(EXERCISE INPUT Opens)
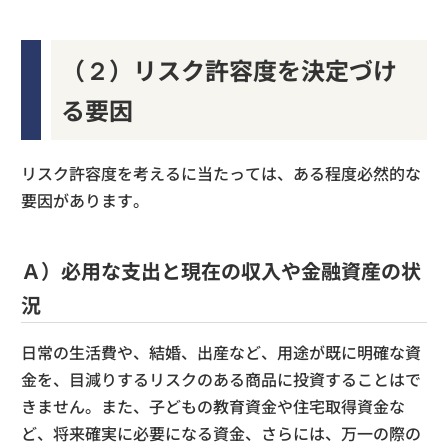
（２）リスク許容度を決定づけ
る要因
リスク許容度を考えるに当たっては、ある程度必然的な
要因があります。
Ａ）必用な支出と現在の収入や金融資産の状
況
日常の生活費や、結婚、出産など、用途が既に明確な資
金を、目減りするリスクのある商品に投資することはで
きません。また、子どもの教育資金や住宅取得資金な
ど、将来確実に必要になる資金、さらには、万一の際の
(EXERCISE INPUT Closes)
* [ABOUT THIS TASK]:
Would you retype the lines of the data above, from the one holding "金を、目減りするリスクのある商品に投資することはで" through its final line, exactly and without adding any other line?

* [COMPLETED EXERCISE]:
金を、目減りするリスクのある商品に投資することはで
きません。また、子どもの教育資金や住宅取得資金な
ど、将来確実に必要になる資金、さらには、万一の際の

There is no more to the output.